----- Listed entries -----
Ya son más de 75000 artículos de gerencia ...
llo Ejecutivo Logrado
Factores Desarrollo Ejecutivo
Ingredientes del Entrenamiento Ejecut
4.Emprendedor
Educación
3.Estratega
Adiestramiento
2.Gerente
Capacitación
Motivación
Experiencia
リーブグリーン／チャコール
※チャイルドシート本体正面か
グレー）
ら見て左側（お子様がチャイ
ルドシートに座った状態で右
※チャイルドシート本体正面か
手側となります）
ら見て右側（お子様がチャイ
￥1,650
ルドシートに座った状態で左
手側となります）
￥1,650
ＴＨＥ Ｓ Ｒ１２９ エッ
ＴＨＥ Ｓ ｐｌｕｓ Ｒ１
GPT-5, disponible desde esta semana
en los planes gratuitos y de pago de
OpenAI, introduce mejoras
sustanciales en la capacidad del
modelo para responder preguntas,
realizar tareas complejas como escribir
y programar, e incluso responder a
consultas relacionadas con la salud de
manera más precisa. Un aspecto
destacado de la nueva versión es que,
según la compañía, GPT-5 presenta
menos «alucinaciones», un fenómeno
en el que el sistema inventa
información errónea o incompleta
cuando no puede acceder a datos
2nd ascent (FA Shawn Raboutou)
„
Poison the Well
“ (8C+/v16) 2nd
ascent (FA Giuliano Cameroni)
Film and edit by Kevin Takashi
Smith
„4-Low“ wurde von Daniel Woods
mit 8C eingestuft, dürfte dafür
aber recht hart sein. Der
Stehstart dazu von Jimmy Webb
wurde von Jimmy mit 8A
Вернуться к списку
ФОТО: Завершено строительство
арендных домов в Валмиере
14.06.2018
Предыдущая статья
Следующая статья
-----
- **Required action**: Your reply should be a single number: the count of lines above that contain the word "Ejecutivo".

- **Task answer**: 2